Tuttavia, ho visto le immagini dei sostenitori della Brexit che urlavano insulti ai membri del Parlamento fuori dall’edificio, e i teppistelli che sventolavano la Union Jack e circondavano i giornalisti a Whitehall. No, non erano fascisti, ma erano molto scontenti. L’Irlanda del Nord è uno spettro che vaga; la descrizione della marcia dei pro-Brexit come il “Cromwell’s Army”, per esempio, o il nome English Defence League che non è così lontano da Ulster Defence Association. Le lettere anonime contenenti minacce di morte che l’UDA mandava ai politici a Belfast hanno molto in comune con le moderne minacce di morte inviate via social media ai membri del Parlamento contrari alla Brexit.
Le teste calde in Nord Irlanda avevano perfino i loro loschi finanziatori, e non siamo ancora riusciti a scoprire la provenienza di quel denaro.

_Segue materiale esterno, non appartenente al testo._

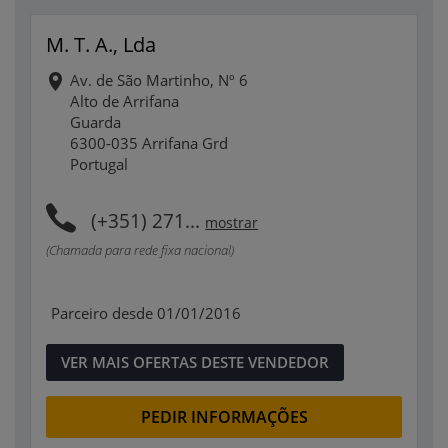
M. T. A., Lda
Av. de São Martinho, Nº 6
Alto de Arrifana
Guarda
6300-035 Arrifana Grd
Portugal
(+351) 271...
mostrar
(Chamada para rede fixa nacional)
Parceiro desde 01/01/2016
VER MAIS OFERTAS DESTE VENDEDOR
PEDIR INFORMAÇÕES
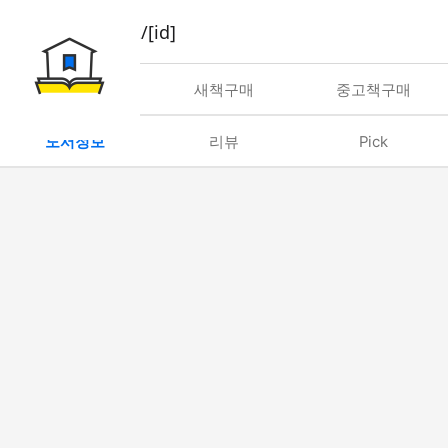
book/rent/[id]
대여
새책구매
중고책구매
도서정보
리뷰
Pick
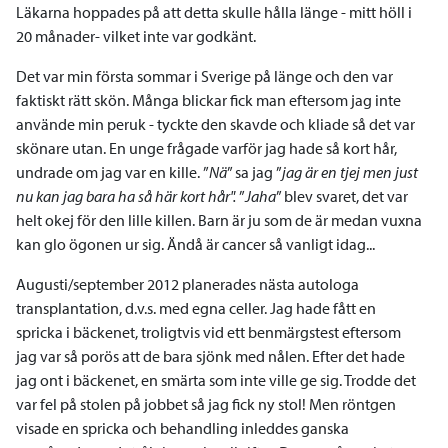
Läkarna hoppades på att detta skulle hålla länge - mitt höll i
20 månader- vilket inte var godkänt.
Det var min första sommar i Sverige på länge och den var
faktiskt rätt skön. Många blickar fick man eftersom jag inte
använde min peruk - tyckte den skavde och kliade så det var
skönare utan. En unge frågade varför jag hade så kort hår,
undrade om jag var en kille. ”
Nä
” sa jag ”
jag är en tjej men just
nu kan jag bara ha så här kort hår".
”
Jaha
” blev svaret, det var
helt okej för den lille killen. Barn är ju som de är medan vuxna
kan glo ögonen ur sig. Ändå är cancer så vanligt idag...
Augusti/september 2012 planerades nästa autologa
transplantation, d.v.s. med egna celler. Jag hade fått en
spricka i bäckenet, troligtvis vid ett benmärgstest eftersom
jag var så porös att de bara sjönk med nålen. Efter det hade
jag ont i bäckenet, en smärta som inte ville ge sig. Trodde det
var fel på stolen på jobbet så jag fick ny stol! Men röntgen
visade en spricka och behandling inleddes ganska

Non è la natura della violenza che voglio ricordare qui. Anche l’IRA ammazzò dei politici: Ian Gov nel 1990 e Aitey Neave.
Jo Cox – anche se tendo a vedere il suo omicidio come un deliberato omicidio politico di destra e non l’opera di uno squilibrato – è finora stata l’unica vittima di omicidio della campagna pro-Brexit pre-referendum.

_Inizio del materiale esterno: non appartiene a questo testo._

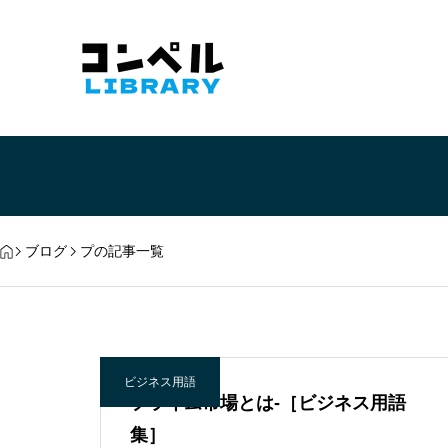
ブログ
プの記事一覧
ビジネス用語
プライム市場とは-［ビジネス用語
集］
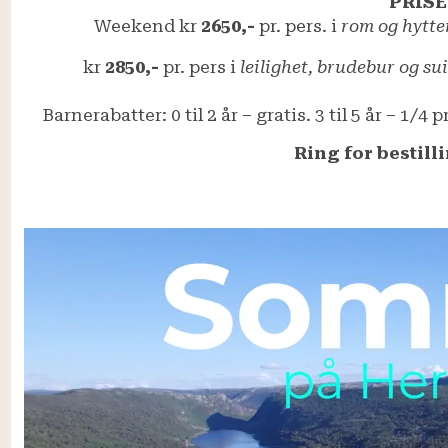
PRISE
Weekend kr
2650,-
pr. pers. i
rom og hytte
kr
2850,-
pr. pers i
leilighet, brudebur og su
Barnerabatter: 0 til 2 år – gratis. 3 til 5 år – 1/4 pr
Ring for bestilli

La storia che si ripete qui non sembra una netta spiegazione.
Ma ciò che noto è il modo in cui i livelli del Conservatorismo pro-Brexit stanno iniziando ad assomigliare al vecchio predominio Protestante in Nord Irlanda: gli inglesi benestanti in cima, i loschi e provocatori pro-Brexit a metà della scala gerarchica che temono e che preferiscono non turbare, e i teppisti anti-immigrazione che non sono stati condannati da neanche uno dei loro maestri politici. Dopotutto, nessuno dei pro-Brexit dei primi due livelli vuole che i pro-Brexit della linea dura si arrabbino.

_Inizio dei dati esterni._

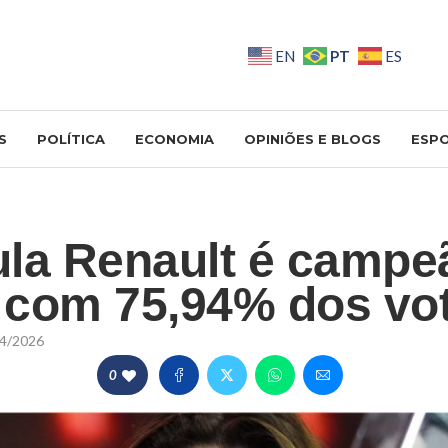
PT
EN
ES
S
POLÍTICA
ECONOMIA
OPINIÕES E BLOGS
ESP
la Renault é campe
 com 75,94% dos vo
4/2026
0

Vorrei solo lanciare un avvertimento: queste persone si sentiranno fortemente furiose e tradite se una soft Brexit o un secondo referendum dovessero verificarsi, e questo dovrebbe preoccupare decisamente i membri del Parlamento nei prossimi giorni. E poi ci sono tutti i giornali, con i loro articoli sulle forze di sicurezza pronte ad un’esplosione di violenza post-Brexit. O post-non-Brexit. Sono quasi uguali ai reports che leggevamo da Belfast nel 1974. Che il cielo mi perdoni, qualcuno di quelli potrei averlo scritto io.
Vivevamo così a Belfast 45 anni fa, anche quando potevamo dimenticarci dell’IRA. I politici costituzionalisti cavalcarono la tigre… finché quella non li divorò. Per il cuore di un unionista Protestante, l’Ulster era più importante della Gran Bretagna, esattamente come il cuore del Tory Party è – e lo è da decenni – più importante della Gran Bretagna.
E ora i discendenti di quei Protestanti – questi super-lealisti che Theresa May ha cercato di corrompere – non rappresentando la popolazione del Nord Irlanda, esattamente come nel 1970, prendono a morsi il nostro povero Primo Ministro, insieme ai suoi dubbi amici pro-Brexit.
Che ironia! E che lezioni dal passato!